WHAT IS REQUIRED: Wherever a picture appears, skip it and retype the rest of the data exactly.

SOURCE DATA:

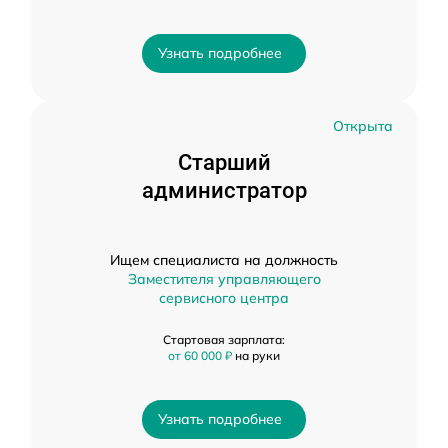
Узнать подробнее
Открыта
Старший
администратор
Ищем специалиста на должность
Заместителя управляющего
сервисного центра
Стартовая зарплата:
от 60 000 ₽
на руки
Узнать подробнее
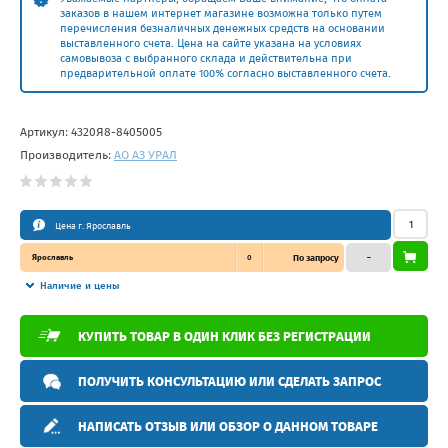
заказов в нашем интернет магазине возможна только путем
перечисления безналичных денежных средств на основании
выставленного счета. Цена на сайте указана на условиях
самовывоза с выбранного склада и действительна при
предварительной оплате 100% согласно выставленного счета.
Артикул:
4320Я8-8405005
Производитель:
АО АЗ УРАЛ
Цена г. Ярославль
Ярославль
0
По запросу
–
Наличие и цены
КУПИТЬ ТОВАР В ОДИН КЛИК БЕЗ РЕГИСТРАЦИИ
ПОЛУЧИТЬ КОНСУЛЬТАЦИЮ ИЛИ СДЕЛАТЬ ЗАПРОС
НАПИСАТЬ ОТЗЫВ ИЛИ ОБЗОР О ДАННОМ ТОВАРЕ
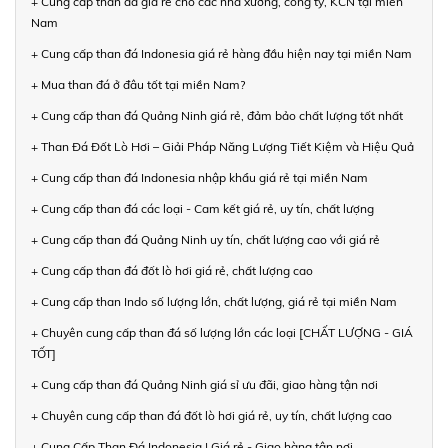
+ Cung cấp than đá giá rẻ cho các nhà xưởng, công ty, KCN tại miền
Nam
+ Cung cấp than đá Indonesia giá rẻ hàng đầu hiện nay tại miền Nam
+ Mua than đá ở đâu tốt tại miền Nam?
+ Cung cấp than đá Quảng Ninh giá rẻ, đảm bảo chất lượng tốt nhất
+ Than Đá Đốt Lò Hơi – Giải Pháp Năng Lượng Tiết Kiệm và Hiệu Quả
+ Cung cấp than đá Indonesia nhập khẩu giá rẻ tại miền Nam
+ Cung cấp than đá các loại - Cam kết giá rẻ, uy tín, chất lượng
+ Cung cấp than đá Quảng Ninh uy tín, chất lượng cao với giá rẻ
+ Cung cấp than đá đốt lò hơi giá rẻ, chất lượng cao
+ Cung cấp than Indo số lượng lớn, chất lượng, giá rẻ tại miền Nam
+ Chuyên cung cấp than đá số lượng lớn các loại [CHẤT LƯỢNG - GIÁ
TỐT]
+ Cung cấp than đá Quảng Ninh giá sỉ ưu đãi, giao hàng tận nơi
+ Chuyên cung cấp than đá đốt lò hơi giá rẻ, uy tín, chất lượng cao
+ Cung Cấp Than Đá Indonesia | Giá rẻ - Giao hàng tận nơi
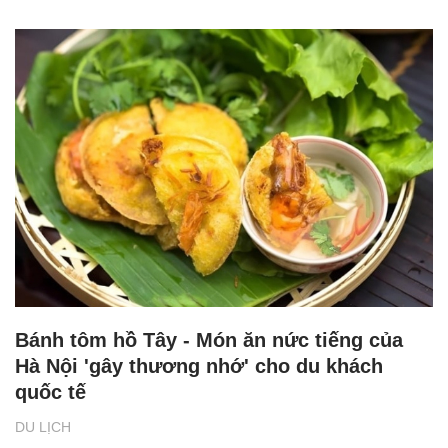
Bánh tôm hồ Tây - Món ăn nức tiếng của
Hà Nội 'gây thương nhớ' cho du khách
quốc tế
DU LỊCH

COMPLETED EXERCISE:
Узнать подробнее
Открыта
Старший
администратор
Ищем специалиста на должность
Заместителя управляющего
сервисного центра
Стартовая зарплата:
от 60 000 ₽
на руки
Узнать подробнее
заказов в нашем интернет магазине возможна только путем
перечисления безналичных денежных средств на основании
выставленного счета. Цена на сайте указана на условиях
самовывоза с выбранного склада и действительна при
предварительной оплате 100% согласно выставленного счета.
Артикул:
4320Я8-8405005
Производитель:
АО АЗ УРАЛ
Цена г. Ярославль
Ярославль
0
По запросу
–
Наличие и цены
КУПИТЬ ТОВАР В ОДИН КЛИК БЕЗ РЕГИСТРАЦИИ
ПОЛУЧИТЬ КОНСУЛЬТАЦИЮ ИЛИ СДЕЛАТЬ ЗАПРОС
НАПИСАТЬ ОТЗЫВ ИЛИ ОБЗОР О ДАННОМ ТОВАРЕ
+ Cung cấp than đá giá rẻ cho các nhà xưởng, công ty, KCN tại miền
Nam
+ Cung cấp than đá Indonesia giá rẻ hàng đầu hiện nay tại miền Nam
+ Mua than đá ở đâu tốt tại miền Nam?
+ Cung cấp than đá Quảng Ninh giá rẻ, đảm bảo chất lượng tốt nhất
+ Than Đá Đốt Lò Hơi – Giải Pháp Năng Lượng Tiết Kiệm và Hiệu Quả
+ Cung cấp than đá Indonesia nhập khẩu giá rẻ tại miền Nam
+ Cung cấp than đá các loại - Cam kết giá rẻ, uy tín, chất lượng
+ Cung cấp than đá Quảng Ninh uy tín, chất lượng cao với giá rẻ
+ Cung cấp than đá đốt lò hơi giá rẻ, chất lượng cao
+ Cung cấp than Indo số lượng lớn, chất lượng, giá rẻ tại miền Nam
+ Chuyên cung cấp than đá số lượng lớn các loại [CHẤT LƯỢNG - GIÁ
TỐT]
+ Cung cấp than đá Quảng Ninh giá sỉ ưu đãi, giao hàng tận nơi
+ Chuyên cung cấp than đá đốt lò hơi giá rẻ, uy tín, chất lượng cao
+ Cung Cấp Than Đá Indonesia | Giá rẻ - Giao hàng tận nơi
Bánh tôm hồ Tây - Món ăn nức tiếng của
Hà Nội 'gây thương nhớ' cho du khách
quốc tế
DU LỊCH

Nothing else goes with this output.